When used in combination, the two drugs increased the survival time of the mice more than each drug alone: at 60 days of tumor growth, all of the mice with one of the drugs had died but 50 percent of those with the combination therapy were still alive. However, the combined treatment did still not fully cure the mice of their cancer.
The scientists wanted to understand the impact of the drugs on a type of white blood cell, called T cells, which are involved in the immune response. To do this they used genetically modified mice whose T cells fluoresce blue when activated and then turn red over a few hours: a new technique called Tocky. This method allowed the researchers to see when different subsets of T cells were activated and how long such activation lasts.
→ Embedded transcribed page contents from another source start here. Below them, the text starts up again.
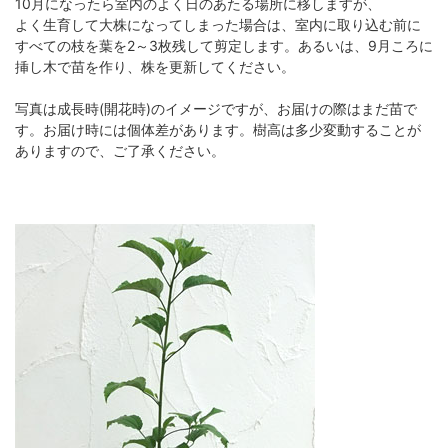
10月になったら室内のよく日のあたる場所に移しますが、
よく生育して大株になってしまった場合は、室内に取り込む前に
すべての枝を葉を2～3枚残して剪定します。あるいは、9月ころに
挿し木で苗を作り、株を更新してください。
写真は成長時(開花時)のイメージですが、お届けの際はまだ苗で
す。お届け時には個体差があります。樹高は多少変動することが
ありますので、ご了承ください。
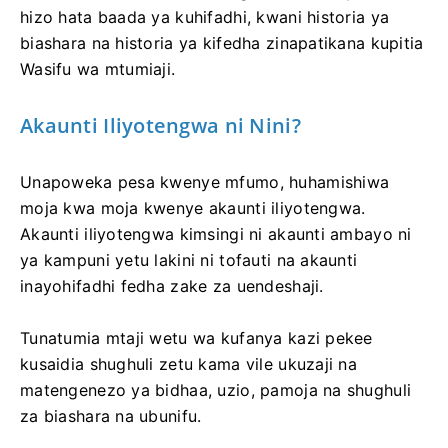
hizo hata baada ya kuhifadhi, kwani historia ya
biashara na historia ya kifedha zinapatikana kupitia
Wasifu wa mtumiaji.
Akaunti Iliyotengwa ni Nini?
Unapoweka pesa kwenye mfumo, huhamishiwa
moja kwa moja kwenye akaunti iliyotengwa.
Akaunti iliyotengwa kimsingi ni akaunti ambayo ni
ya kampuni yetu lakini ni tofauti na akaunti
inayohifadhi fedha zake za uendeshaji.
Tunatumia mtaji wetu wa kufanya kazi pekee
kusaidia shughuli zetu kama vile ukuzaji na
matengenezo ya bidhaa, uzio, pamoja na shughuli
za biashara na ubunifu.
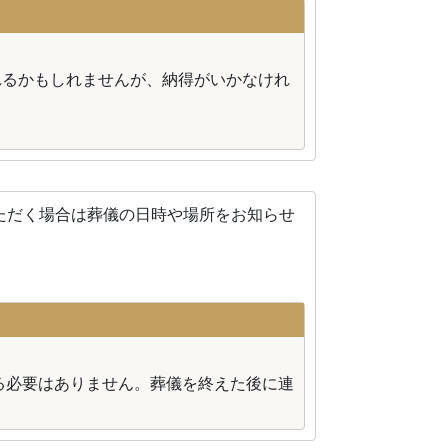
れるかもしれませんが、納得がいかなけれ
ただく場合は葬儀の日時や場所をお知らせ
る必要はありません。葬儀を終えた後に連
The researchers found that a subset of T cells which hinder the immune response to cancer were still active with the two-drug combination, suggesting these may be a possible target for further therapies.
The scientists added an experimental anti-cancer drug, an immune checkpoint inhibitor called anti-CD25, to the two previously tested drugs. Anti-CD25 works by turning off the T cells which inhibit the immune response therefore leaving the other immune cells free to attack the cancer. They found that all of the mice given the triple-drug therapy were cured of skin cancer. Each experiment was repeated at least twice with 5–6 mice.
The study shows how insight into the behavior of T cells after treatment can inform the choice of additional drugs to improve the outcome. The scientists hope this Tocky technique can be used to further the understanding of how other cancer immunotherapies work and which drug combinations could be promising candidates for clinical trials.
This work will be developed further by the new Centre for Translational Immunotherapy, a virtual center bringing together researchers from the ICR and The Royal Marsden NHS Foundation Trust, aiming to develop a greater understanding of how immunotherapy works.
Study co-lead Professor Alan Melcher, Professor of Translational Immunotherapy at the ICR, said:
“This work has provided a fascinating insight into how melanoma drugs interact with the immune response and has led to the identification of a promising new drug combination for advanced melanoma.
“This study is an exciting example of research which increases our biological understanding of how immunotherapies work. This type of study is critical if we are to fully grasp the potential of existing anti-cancer drugs and find new therapeutic targets – without exciting discoveries in the lab, we’ll never come up with the next big development in cancer treatment.”
Study co-lead Dr. Masahiro Ono, Reader in Immunology, Imperial College London, said:
“We have shown, for one of the first times, that it’s possible to track the activity of immune response cells in tumors using mice with color-changing fluorescent immune cells. We hope these Tocky mice will be used in future cancer immunology research to better understand current treatments and to identify additional drug combinations which may lead to improved cancer care.
“This was an exciting collaboration between The Institute of Cancer Research and Imperial College London and I look forward to more opportunities to work together in the future.”